15/5  heute

Kategorie: Allgemein    Von Heinrich von Grünigen um 22:34

Wenn hierzulande eine neue Zeitung auf den Markt kommt, ist das allemal ein Ereignis. Der Countdown für die Lancierung der neuen Ringier-Publikation, die als Gratis-Pendlerzeitung das Abendwissen der modernen Arbeitsnomaden aufpeppen soll, wurde unüberhörbar in allen Medien mitgezählt, und jetzt ist es also passiert.

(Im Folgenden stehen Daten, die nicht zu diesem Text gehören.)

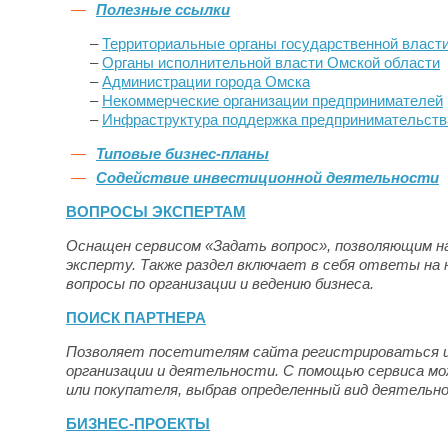
Полезные ссылки
–
Территориальные органы государственной власт
–
Органы исполнительной власти Омской области
–
Администрации города Омска
–
Некоммерческие организации предпринимателей
–
Инфраструктура поддержка предпринимательств
Типовые бизнес-планы
Содействие инвестиционной деятельности
ВОПРОСЫ ЭКСПЕРТАМ
Оснащен сервисом «Задать вопрос», позволяющим н
эксперту. Также раздел включает в себя ответы на
вопросы по организации и ведению бизнеса.
ПОИСК ПАРТНЕРА
Позволяет посетителям сайта регистрироваться и
организации и деятельности. С помощью сервиса м
или покупателя, выбрав определенный вид деятельн
БИЗНЕС-ПРОЕКТЫ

Als im um 18 Uhr, von einer Sitzung in Solothurn kommend, im Zürcher Hauptbahnhof eintreffe, sind die Blattverteilerinnen allgegenwärtig und gleich von zwei Seiten wird es mir entgegen gestreckt. Ich bin ein dankbarer Nehmer, nachdem ich gesehen habe, wie mehrere Passanten vor mir dankend abgelehnt haben, wohl in der Meinung, es handle sich um den guten alten Wachtturm. Ich hatte schon befürchtet, die Ständer könnten leergeräumt sein, da das Blatt bereits um 16 Uhr aufgelegt wurde.. aber die Furcht war unbegründet. Als ich in Oerlikon wieder ausstieg, standen die Behälter vollgestopft am Perron-Rand, wie man es bisher nur vom unäglichen U1-TV-Heftli an den Tramhaltestellen kennt.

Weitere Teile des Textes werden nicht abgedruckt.